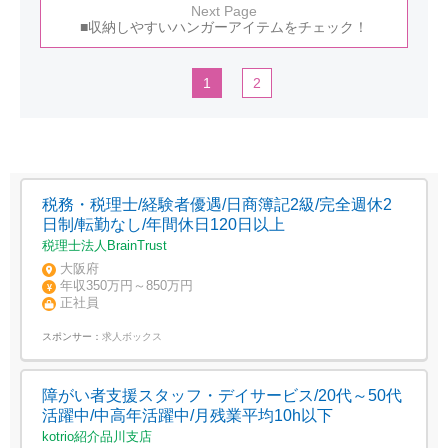
Next Page
■収納しやすいハンガーアイテムをチェック！
1
2
税務・税理士/経験者優遇/日商簿記2級/完全週休2
日制/転勤なし/年間休日120日以上
税理士法人BrainTrust
大阪府
年収350万円～850万円
正社員
スポンサー：
求人ボックス
障がい者支援スタッフ・デイサービス/20代～50代
活躍中/中高年活躍中/月残業平均10h以下
kotrio紹介品川支店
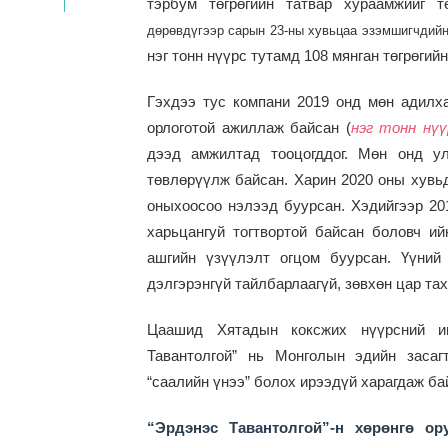
тэрбум төгрөгийн татвар хураамжийг т
дөрөвдүгээр сарын 23-ны хувьцаа эзэмшигчдий
нэг тонн нүүрс тутамд 108 мянган төгрөгийн
Гэхдээ тус компани 2019 онд мөн адилха
орлоготой ажиллаж байсан
(
нэг тонн нүү
дээд амжилтад тооцогддог. Мөн онд ул
төвлөрүүлж байсан. Харин 2020 оны хувь
оныхоосоо нэлээд буурсан. Хэдийгээр 20
харьцангуй тогтвортой байсан боловч и
ашгийн үзүүлэлт огцом буурсан. Үүний
дэлгэрэнгүй тайлбарлаагүй, зөвхөн цар та
Цаашид Хятадын коксжих нүүрсний им
Тавантолгой” нь Монголын эдийн засаг
“саалийн үнээ” болох ирээдүй харагдаж ба
“Эрдэнэс Тавантолгой”-н хөрөнгө о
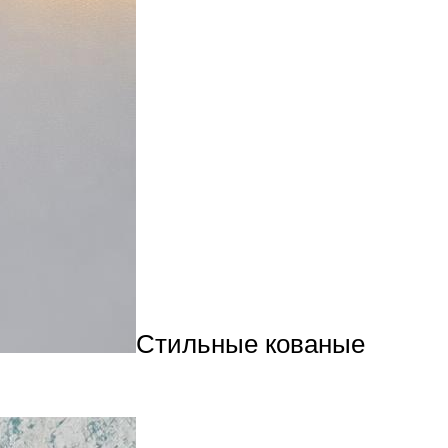
Стильные кованые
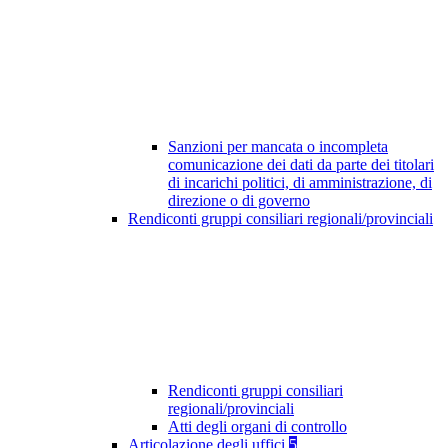
Sanzioni per mancata o incompleta
comunicazione dei dati da parte dei titolari
di incarichi politici, di amministrazione, di
direzione o di governo
Rendiconti gruppi consiliari regionali/provinciali
Rendiconti gruppi consiliari
regionali/provinciali
Atti degli organi di controllo
Articolazione degli uffici
5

======

▶ [Exercise objective]: All lines from the one containing "дээд амжилтад тооцогддог. Мөн онд ул" through the end of the entries above must be given again exactly, with every picture omitted.

▶ [Task solution]:
дээд амжилтад тооцогддог. Мөн онд ул
төвлөрүүлж байсан. Харин 2020 оны хувь
оныхоосоо нэлээд буурсан. Хэдийгээр 20
харьцангуй тогтвортой байсан боловч и
ашгийн үзүүлэлт огцом буурсан. Үүний
дэлгэрэнгүй тайлбарлаагүй, зөвхөн цар та
Цаашид Хятадын коксжих нүүрсний им
Тавантолгой” нь Монголын эдийн засаг
“саалийн үнээ” болох ирээдүй харагдаж ба
“Эрдэнэс Тавантолгой”-н хөрөнгө о
Стильные кованые
Sanzioni per mancata o incompleta
comunicazione dei dati da parte dei titolari
di incarichi politici, di amministrazione, di
direzione o di governo
Rendiconti gruppi consiliari regionali/provinciali
Rendiconti gruppi consiliari
regionali/provinciali
Atti degli organi di controllo
Articolazione degli uffici
5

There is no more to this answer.